На этот раз боек ударил в заряженную гильзу. Револьвер выстрелил, чуть не вылетев из руки.
Из дыры во лбу Мамаши брызнула коричневая жидкость. Ухмылка сменилась гримасой, которая, должно быть, выражала агонию, и демоница метнулась назад. Хихиканье Адольфа резко оборвалось.
Джек снова выстрелил. У Мамаши отлетел кусок черепа — она визжала и, выписывая безумные круги, металась по коридору. Лягушонок прыгнул и с влажным хрюканьем опустился сбоку от шеи Джека. Джек ткнул пистолетом в студенистое, пахшее мясом тело и выстелил — один раз, второй… Лягушонок лопнул, исторгнув из себя мерзкую жижу, и сполз на пол.
Джек попытался вновь прицелиться в Мамашу, однако она, точно сошедшая с ума заводная игрушка, металась из стороны в сторону. Его внимание привлекло царапанье по металлу. Он взглянул на противоположную стену: Адольф неистово дергал маленькую металлическую решетку.
«Вентиляция! — осенило Джека, и его сердце запнулось. — Если этот ублюдок проникнет в вентиляцию…»

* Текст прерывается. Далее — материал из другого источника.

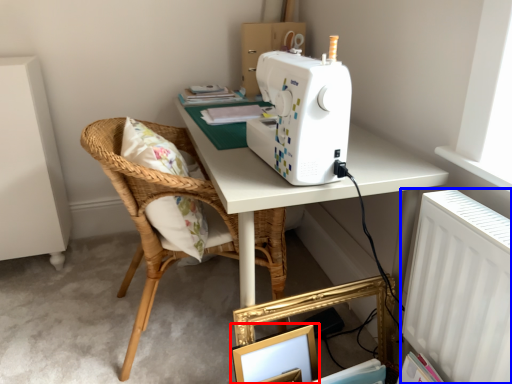 Question: Which object is further to the camera taking this photo, picture frame (highlighted by a red box) or radiator (highlighted by a blue box)?

Choices:
 (A) picture frame
 (B) radiator

Answer: (A) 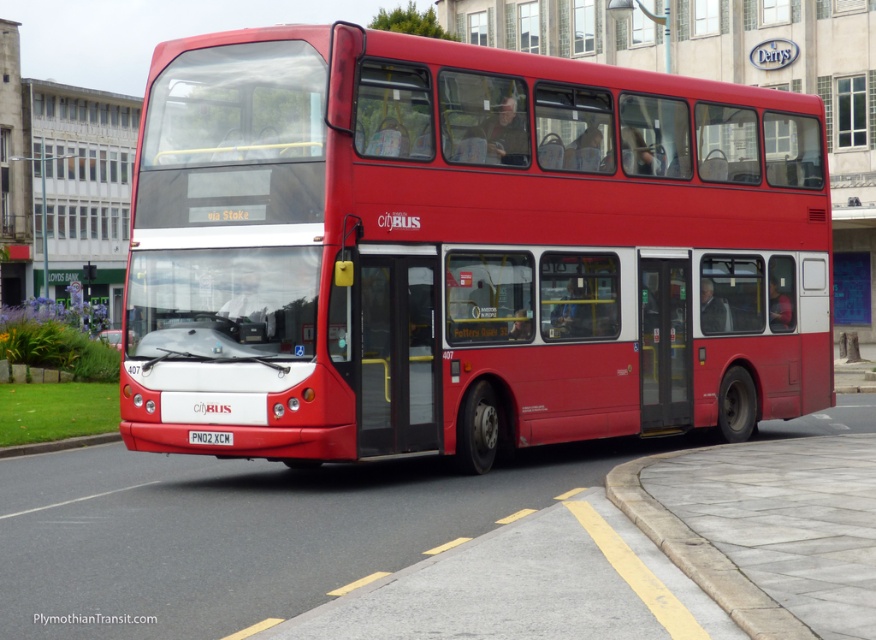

Он выстрелил Адольфу в спину. В тот же миг, когда револьвер выплюнул пулю, Адольф выломал решетку. Левая рука демона, от локтя и ниже, исчезла в месиве из ткани и жидкости, а его самого отбросило к стене. Голова Адольфа повернулась к Джеку. Глаза монстра пылали ненавистью. Джек ещё раз надавил на спусковой крючок… и боек снова щелкнул по пустой гильзе. Пули кончились.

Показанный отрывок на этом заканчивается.